Proof. The Board additionally set forth the standard for entitlement to temporary benefits, Judge Conner pointed to a distinct statutory difference regarding the burden of proof at Expedited Hearings as compared to Compensation Hearings. Referring to differences between subsections 239(c) (6) and 239(d)(1), he wrote:
An employee need not prove each and every element of his or her claim by a preponderance of the evidence at an expedited hearing to be entitled to temporary disability or medical benefits, but must instead present evidence sufficient for the trial court to conclude that the employee would likely prevail at a hearing on the merits in accordance with the express terms of section 50-6-239(d)(1).
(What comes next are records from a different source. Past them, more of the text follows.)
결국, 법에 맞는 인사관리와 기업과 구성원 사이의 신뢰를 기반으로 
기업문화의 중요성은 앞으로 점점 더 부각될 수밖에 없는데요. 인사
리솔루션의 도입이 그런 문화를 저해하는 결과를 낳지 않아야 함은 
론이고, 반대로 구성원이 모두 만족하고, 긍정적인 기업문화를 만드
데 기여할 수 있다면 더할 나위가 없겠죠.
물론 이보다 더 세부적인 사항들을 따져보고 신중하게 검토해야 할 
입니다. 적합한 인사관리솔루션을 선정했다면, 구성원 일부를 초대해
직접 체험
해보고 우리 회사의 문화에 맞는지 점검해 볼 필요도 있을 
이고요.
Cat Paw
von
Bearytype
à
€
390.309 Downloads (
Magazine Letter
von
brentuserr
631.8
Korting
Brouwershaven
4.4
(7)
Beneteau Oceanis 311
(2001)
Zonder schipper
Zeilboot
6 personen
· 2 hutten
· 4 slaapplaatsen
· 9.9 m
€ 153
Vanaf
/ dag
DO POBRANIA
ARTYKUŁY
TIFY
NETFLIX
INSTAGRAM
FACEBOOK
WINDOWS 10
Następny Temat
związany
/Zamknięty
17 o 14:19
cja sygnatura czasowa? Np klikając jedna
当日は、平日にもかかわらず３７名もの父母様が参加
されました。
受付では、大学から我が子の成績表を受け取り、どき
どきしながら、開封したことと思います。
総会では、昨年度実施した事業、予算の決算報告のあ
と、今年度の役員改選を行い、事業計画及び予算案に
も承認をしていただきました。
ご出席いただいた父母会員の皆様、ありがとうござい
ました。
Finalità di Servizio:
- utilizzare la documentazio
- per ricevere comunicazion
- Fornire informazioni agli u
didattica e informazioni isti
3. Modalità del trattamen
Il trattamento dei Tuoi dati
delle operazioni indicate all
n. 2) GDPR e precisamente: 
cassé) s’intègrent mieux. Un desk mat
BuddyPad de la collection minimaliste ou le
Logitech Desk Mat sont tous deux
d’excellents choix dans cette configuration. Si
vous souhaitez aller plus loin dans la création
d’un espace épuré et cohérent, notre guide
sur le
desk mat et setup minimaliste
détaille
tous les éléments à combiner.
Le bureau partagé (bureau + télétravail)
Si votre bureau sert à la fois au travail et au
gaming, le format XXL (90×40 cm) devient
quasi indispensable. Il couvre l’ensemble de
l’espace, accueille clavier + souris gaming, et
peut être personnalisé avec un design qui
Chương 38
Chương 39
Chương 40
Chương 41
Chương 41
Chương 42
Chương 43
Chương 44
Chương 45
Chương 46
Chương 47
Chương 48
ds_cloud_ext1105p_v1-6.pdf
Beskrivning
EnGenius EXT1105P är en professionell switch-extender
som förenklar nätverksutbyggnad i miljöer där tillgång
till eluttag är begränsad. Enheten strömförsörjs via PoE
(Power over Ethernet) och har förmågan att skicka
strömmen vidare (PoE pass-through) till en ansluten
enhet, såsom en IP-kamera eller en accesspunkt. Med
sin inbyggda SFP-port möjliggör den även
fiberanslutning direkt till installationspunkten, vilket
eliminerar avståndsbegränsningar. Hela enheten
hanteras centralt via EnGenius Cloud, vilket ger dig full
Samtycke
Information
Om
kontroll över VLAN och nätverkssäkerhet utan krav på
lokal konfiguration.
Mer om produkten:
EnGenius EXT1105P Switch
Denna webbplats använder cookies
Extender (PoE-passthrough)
Panels and Penalties. One of the issues in the case was whether the employer was obligated to provide additional medical benefits. The Court made the following observation:
Mere notice of an alleged workplace accident, in and of itself, does not trigger an employer’s duty to provide medical benefits in every case, without regard to the particular circumstances presented. If an employer chooses to deny the claim following its initial investigation, the employee must come forward with sufficient evidence from which the trial court can determine that the employee likely will prove a compensable “injury by accident” at a hearing on the merits in accordance with section 50-6-239(d)(1). Conversely, an employer who elects to deny a claim runs the risk that it will be held responsible for medical benefits obtained from a medical provider of the employee’s choice and/or that it may be subject to penalties for failure to provide a panel of physicians and/or benefits in a timely manner.
Importantly, in a footnote to the Opinion, the Board directed the reader’s attention to newly effective Tenn. Comp. R. & Regs. 0800-02-01-.25 (2015) regarding penalties. Failure to provide a panel for a workplace injury that would qualify for medical benefits may result in a penalty not to exceed five thousand dollars ($5,000.00).
In sum, the Appeals Board delivered a three-point field goal in McCord. It’s a must-read.